Records for the exercise below:
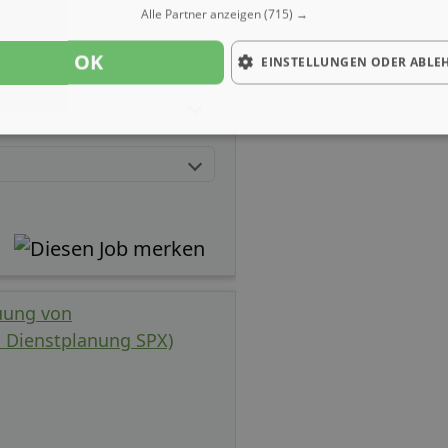
Alle Partner anzeigen
(715) →
OK
EINSTELLUNGEN ODER ABLE
euung von
Dienstplanung SPX)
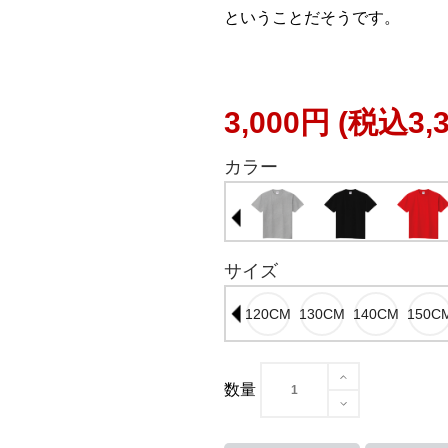
ということだそうです。
3,000円
(税込3,
カラー
サイズ
数量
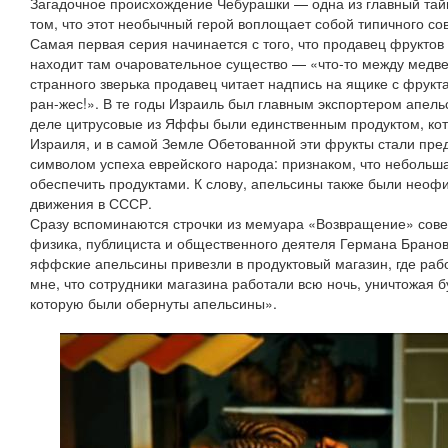
Загадочное происхождение Чебурашки — одна из главный тайн
том, что этот необычный герой воплощает собой типичного сов
Самая первая серия начинается с того, что продавец фруктов
находит там очаровательное существо — «что-то между медве
странного зверька продавец читает надпись на ящике с фрук
ран-жес!». В те годы Израиль был главным экспортером апель
деле цитрусовые из Яффы были единственным продуктом, ко
Израиля, и в самой Земле Обетованной эти фрукты стали пре
символом успеха еврейского народа: признаком, что небольш
обеспечить продуктами. К слову, апельсины также были нео
движения в СССР.
Сразу вспоминаются строчки из мемуара «Возвращение» совет
физика, публициста и общественного деятеля Германа Бранов
яффские апельсины привезли в продуктовый магазин, где рабо
мне, что сотрудники магазина работали всю ночь, уничтожая б
которую были обернуты апельсины».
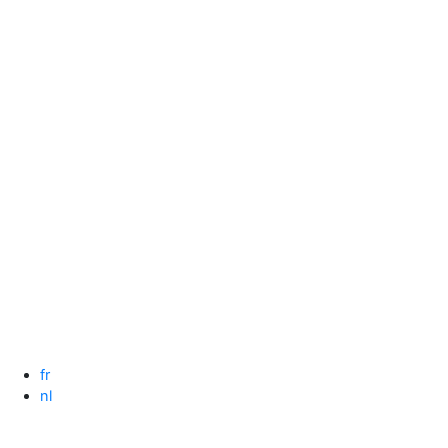
Spring
naar
de
inhoud
fr
nl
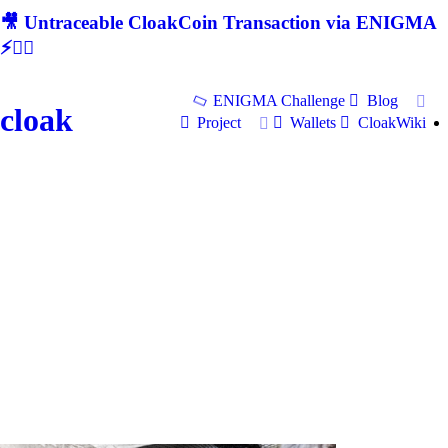
🎥 Untraceable CloakCoin Transaction via ENIGMA
⚡🕵‍♂
ENIGMA Challenge
Blog
cloak
Project
Wallets
CloakWiki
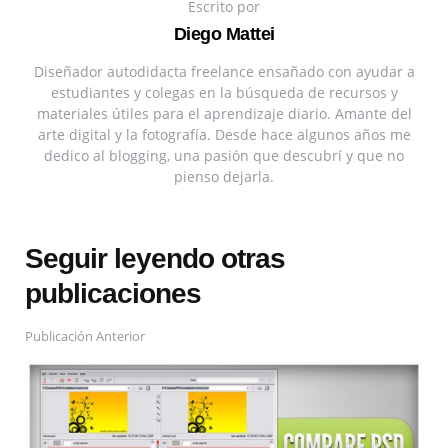
Escrito por
Diego Mattei
Diseñador autodidacta freelance ensañado con ayudar a
estudiantes y colegas en la búsqueda de recursos y
materiales útiles para el aprendizaje diario. Amante del
arte digital y la fotografía. Desde hace algunos años me
dedico al blogging, una pasión que descubrí y que no
pienso dejarla.
Seguir leyendo otras
publicaciones
Publicación Anterior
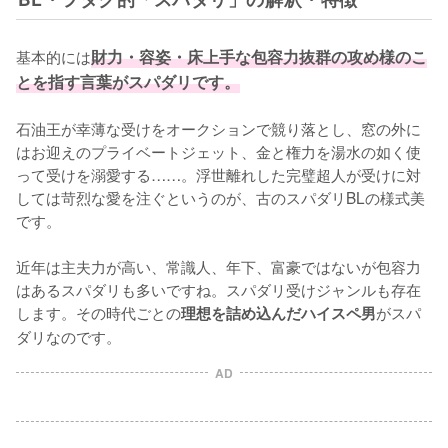
基本的には
財力・容姿・床上手な包容力抜群の攻め様のこ
とを指す言葉がスパダリです。
石油王が幸薄な受けをオークションで競り落とし、窓の外に
はお迎えのプライベートジェット、金と権力を湯水の如く使
って受けを溺愛する……。浮世離れした完璧超人が受けに対
しては苛烈な愛を注ぐというのが、古のスパダリBLの様式美
です。

近年は主夫力が高い、常識人、年下、富豪ではないが包容力
はあるスパダリも多いですね。スパダリ受けジャンルも存在
します。その時代ごとの
がスパ
理想を詰め込んだハイスペ男
ダリなのです。
AD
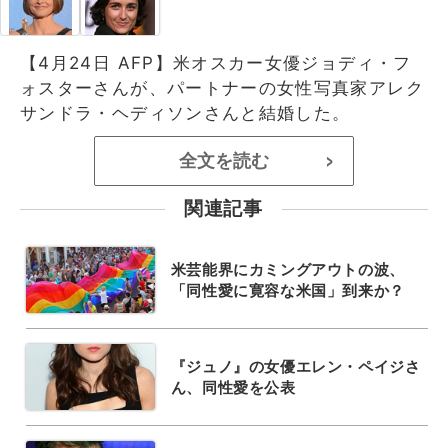
【4月24日 AFP】米オスカー女優ジョディ・フ
ォスターさんが、パートナーの女性写真家アレク
サンドラ・ヘディソンさんと結婚した。
全文を読む
>
関連記事
米芸能界にカミングアウトの波、
「同性愛に寛容な米国」到来か？
『ジュノ』の女優エレン・ペイジさ
ん、同性愛を公表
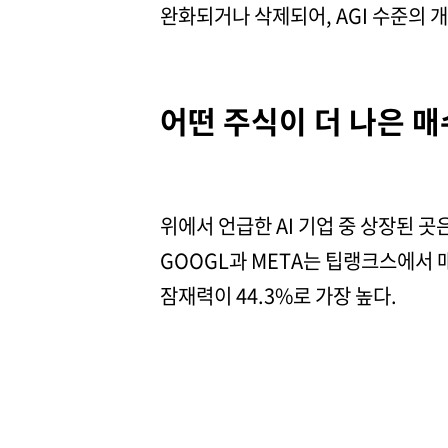
완화되거나 삭제되어, AGI 수준의 
어떤 주식이 더 나은 
위에서 언급한 AI 기업 중 상장된 곳
GOOGL과 META는 팁랭크스에서 매
잠재력이 44.3%로 가장 높다.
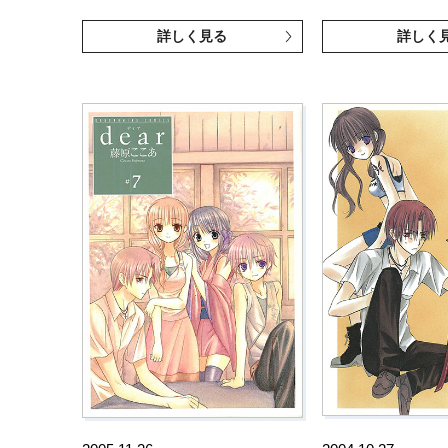
詳しく見る
詳しく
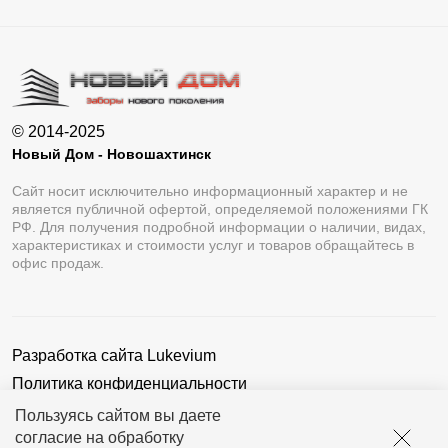
© 2014-2025
Новый Дом - Новошахтинск
Сайт носит исключительно информационный характер и не
является публичной офертой, определяемой положениями ГК
РФ. Для получения подробной информации о наличии, видах,
характеристиках и стоимости услуг и товаров обращайтесь в
офис продаж.
Разработка сайта
Lukevium
Политика конфиденциальности
Пользовательское соглашение
Пользуясь сайтом вы даете
согласие на обработку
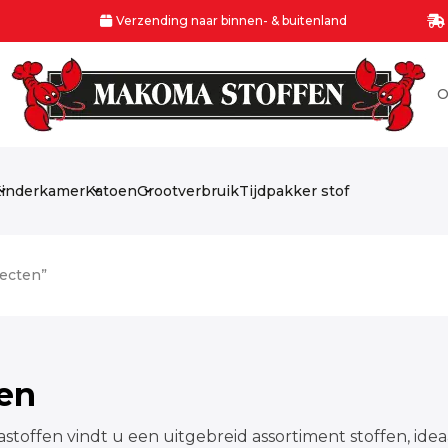
Verzending naar binnen- & buitenland
O
inderkamer
Katoen
Grootverbruik
Tijdpakker stof
jecten”
fen
stoffen vindt u een uitgebreid assortiment stoffen, idea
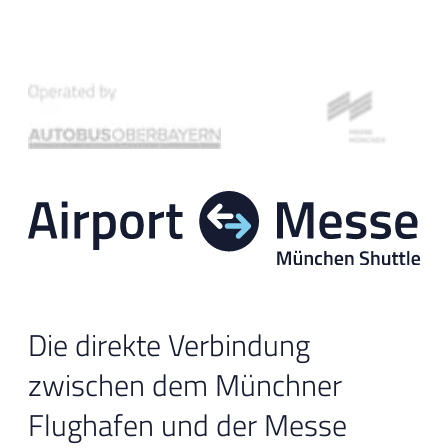
Die direkte Verbindung
zwischen dem Münchner
Flughafen und der Messe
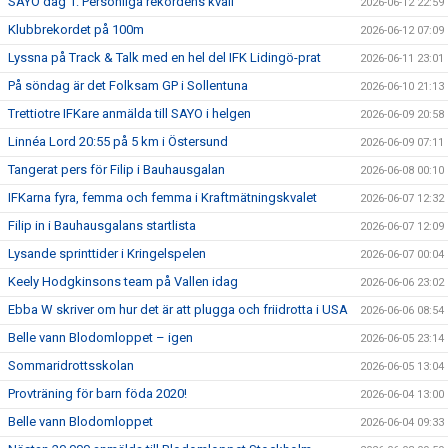
SAYO dag 1: Personliga rekordens kväll
2026-06-12 22:59
Klubbrekordet på 100m
2026-06-12 07:09
Lyssna på Track & Talk med en hel del IFK Lidingö-prat
2026-06-11 23:01
På söndag är det Folksam GP i Sollentuna
2026-06-10 21:13
Trettiotre IFKare anmälda till SAYO i helgen
2026-06-09 20:58
Linnéa Lord 20:55 på 5 km i Östersund
2026-06-09 07:11
Tangerat pers för Filip i Bauhausgalan
2026-06-08 00:10
IFKarna fyra, femma och femma i Kraftmätningskvalet
2026-06-07 12:32
Filip in i Bauhausgalans startlista
2026-06-07 12:09
Lysande sprinttider i Kringelspelen
2026-06-07 00:04
Keely Hodgkinsons team på Vallen idag
2026-06-06 23:02
Ebba W skriver om hur det är att plugga och friidrotta i USA
2026-06-06 08:54
Belle vann Blodomloppet – igen
2026-06-05 23:14
Sommaridrottsskolan
2026-06-05 13:04
Provträning för barn föda 2020!
2026-06-04 13:00
Belle vann Blodomloppet
2026-06-04 09:33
End of Records for the exercise.
How to complete this task:
Only one part of the material above is to be transcribed, namely the lines starting with the line that has "SAYO dag 1: Personliga rekordens kväll" and going on through the line that has "Filip in i Bauhausgalans startlista", exactly as they stand.

Solution below:
SAYO dag 1: Personliga rekordens kväll
2026-06-12 22:59
Klubbrekordet på 100m
2026-06-12 07:09
Lyssna på Track & Talk med en hel del IFK Lidingö-prat
2026-06-11 23:01
På söndag är det Folksam GP i Sollentuna
2026-06-10 21:13
Trettiotre IFKare anmälda till SAYO i helgen
2026-06-09 20:58
Linnéa Lord 20:55 på 5 km i Östersund
2026-06-09 07:11
Tangerat pers för Filip i Bauhausgalan
2026-06-08 00:10
IFKarna fyra, femma och femma i Kraftmätningskvalet
2026-06-07 12:32
Filip in i Bauhausgalans startlista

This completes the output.